All of lore.kernel.org
 help / color / mirror / Atom feed
From: Elijah Newren <newren@gmail.com>
To: Derrick Stolee <stolee@gmail.com>
Cc: Derrick Stolee via GitGitGadget <gitgitgadget@gmail.com>,
	Git Mailing List <git@vger.kernel.org>,
	Derrick Stolee <derrickstolee@github.com>,
	Derrick Stolee <dstolee@microsoft.com>
Subject: Re: [PATCH 4/9] repository: add repo reference to index_state
Date: Wed, 20 Jan 2021 11:50:10 -0800	[thread overview]
Message-ID: <CABPp-BE7wg9YBvFidrQaB3EP+zNb3u9W9_VRhWFdsS85vuYP5A@mail.gmail.com> (raw)
In-Reply-To: <f790db9c-0c6d-3661-93d9-0339e22c12ff@gmail.com>

On Wed, Jan 20, 2021 at 11:16 AM Derrick Stolee <stolee@gmail.com> wrote:
>
> On 1/20/2021 12:46 PM, Elijah Newren wrote:
> > On Wed, Jan 20, 2021 at 8:54 AM Derrick Stolee via GitGitGadget
> > <gitgitgadget@gmail.com> wrote:
> >>
> >> From: Derrick Stolee <dstolee@microsoft.com>
> >>
> >> It will be helpful to add behavior to index opertations that might
> >
> > s/opertations/operations/
>
> Thanks.
>
> >> trigger an object lookup.
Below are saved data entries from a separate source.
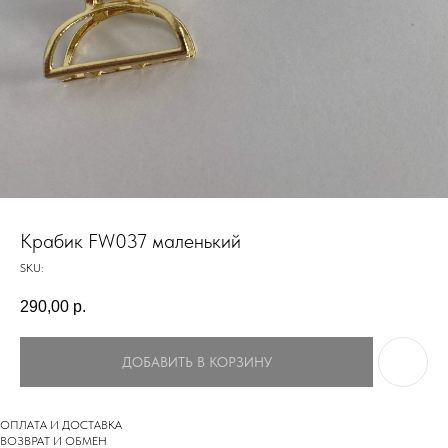
Крабик FW037 маленький
SKU:
290,00
р.
ДОБАВИТЬ В КОРЗИНУ
ОПЛАТА И ДОСТАВКА
ВОЗВРАТ И ОБМЕН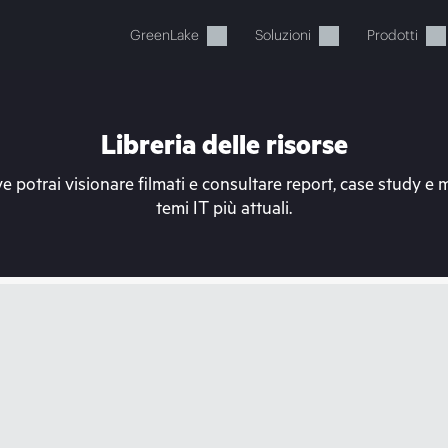
GreenLake
Soluzioni
Prodotti
Libreria delle risorse
e potrai visionare filmati e consultare report, case study e 
temi IT più attuali.
Il carrello è attualmente vuot
ai al negozio HPE per sfogliare, configurare e ordinar
Acquista ora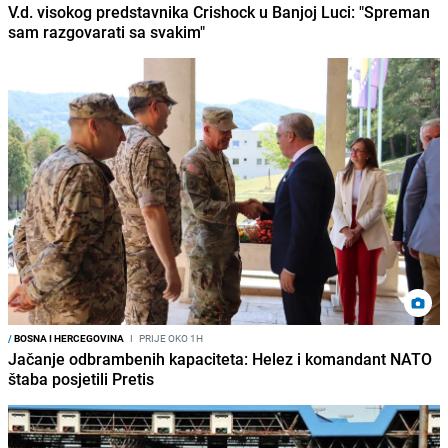
V.d. visokog predstavnika Crishock u Banjoj Luci: "Spreman
sam razgovarati sa svakim"
/
BOSNA I HERCEGOVINA
I
PRIJE OKO 1H
Jačanje odbrambenih kapaciteta: Helez i komandant NATO
štaba posjetili Pretis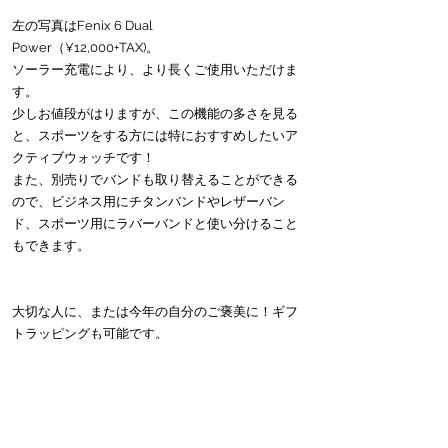
左の写真はFenix 6 Dual 
Power（¥12,000+TAX)。
ソーラー充電により、より長くご使用いただけま
す。
少しお値段がはりますが、この機能の多さを見る
と、スポーツをする方には特におすすめしたいア
クティブウォッチです！
また、別売りでバンドも取り替えることができる
ので、ビジネス用にチタンバンドやレザーバン
ド、スポーツ用にラバーバンドと使い分けること
もできます。
大切な人に、または今年の自分のご褒美に！ギフ
トラッピングも可能です。
店頭に置いてある３種類以外にも、お取り寄せも
可能なので、お気軽にご相談ください。
Akane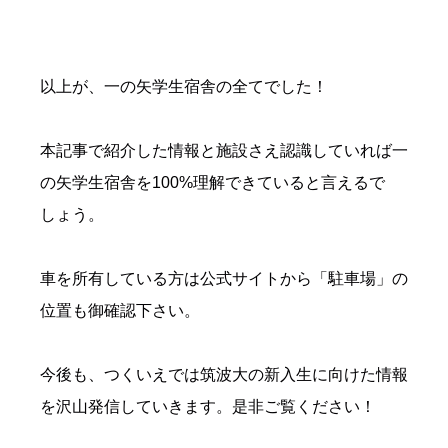
以上が、一の矢学生宿舎の全てでした！
本記事で紹介した情報と施設さえ認識していれば一
の矢学生宿舎を100%理解できていると言えるで
しょう。
車を所有している方は公式サイトから「駐車場」の
位置も御確認下さい。
今後も、つくいえでは筑波大の新入生に向けた情報
を沢山発信していきます。是非ご覧ください！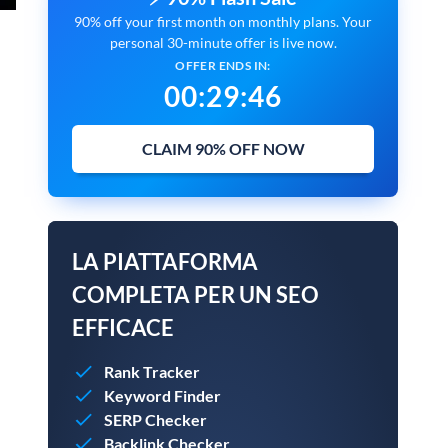
90% off your first month on monthly plans. Your
personal 30-minute offer is live now.
OFFER ENDS IN:
00
:
29
:
45
CLAIM 90% OFF NOW
LA PIATTAFORMA
COMPLETA PER UN SEO
EFFICACE
Rank Tracker
Keyword Finder
SERP Checker
Backlink Checker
Since each index belongs to a specific
> >> repository, add a 'repo' pointer to struct index_state that allows
> >> access to this repository.
> >>
> >> This will prevent future changes from needing to pass an additional
> >> 'struct repository *repo' parameter and instead rely only on the 'struct
> >> index_state *istate' parameter.
> >>
> >> Signed-off-by: Derrick Stolee <dstolee@microsoft.com>
> >> ---
> >>  cache.h      | 1 +
> >>  repository.c | 4 ++++
> >>  2 files changed, 5 insertions(+)
> >>
> >> diff --git a/cache.h b/cache.h
> >> index 71097657489..f9c7a603841 100644
> >> --- a/cache.h
> >> +++ b/cache.h
> >> @@ -328,6 +328,7 @@ struct index_state {
> >>         struct ewah_bitmap *fsmonitor_dirty;
> >>         struct mem_pool *ce_mem_pool;
> >>         struct progress *progress;
> >> +       struct repository *repo;
> >>  };
> >>
> >>  /* Name hashing */
> >> diff --git a/repository.c b/repository.c
> >> index a4174ddb062..67a4c1da2d9 100644
> >> --- a/repository.c
> >> +++ b/repository.c
> >> @@ -264,6 +264,10 @@ int repo_read_index(struct repository *repo)
> >>         if (!repo->index)
> >>                 repo->index = xcalloc(1, sizeof(*repo->index));
> >>
> >> +       /* Complete the double-reference */
> >> +       if (!repo->index->repo)
> >> +               repo->index->repo = repo;
> >> +
> >>         return read_index_from(repo->index, repo->index_file, repo->gitdir);
> >>  }
> >>
> >> --
> >> gitgitgadget
> >
> > Since we have repo->index and we have index->repo, which are intended
> > to be circular...what if they aren't?  Do we want or need to add
> > assertions anywhere that repo == repo->index->repo or that index ==
> > index->repo->index ?
>
> Here, we are pairing them together and the loop is complete. I don't
> view that as a permanent thing. This only initializes istate->repo
> when we are parsing an index from a file, but not when we create one
> in memory.
>
> I imagine it will be likely in some cases to have multiple index_state
> instances for a single repository. However, having the pointer "this
> index belongs to this repository" seems helpful (to me).
>
> > My initial implementations of --remerge-diff[1] played around with
> > creating a second repo, with a different primary object store but
> > everything else the same.  The index for the two repository objects
> > was thus the same, and thus clearly would have violated this assumed
> > invariant for one of the two repos.  I discarded that initial
> > implementation (which I didn't quite have working) because I
> > discovered tmp-objdir.h and was able to add some
> > tmp_objdir_make_primary() and tmp_objdir_remove_as_primary() functions
> > that merely altered the existing repo's primary object store, but I'm
> > curious if there might be other cases of folks doing stuff that might
> > have weird failures with this new invariant.
>
> This is an interesting concept, and definitely violates my expectations
> that an index belongs to only one repository. I'd need to know more
> about why this was a good design decision before being convinced that
> the relationship should not be many-to-one (index-to-repo).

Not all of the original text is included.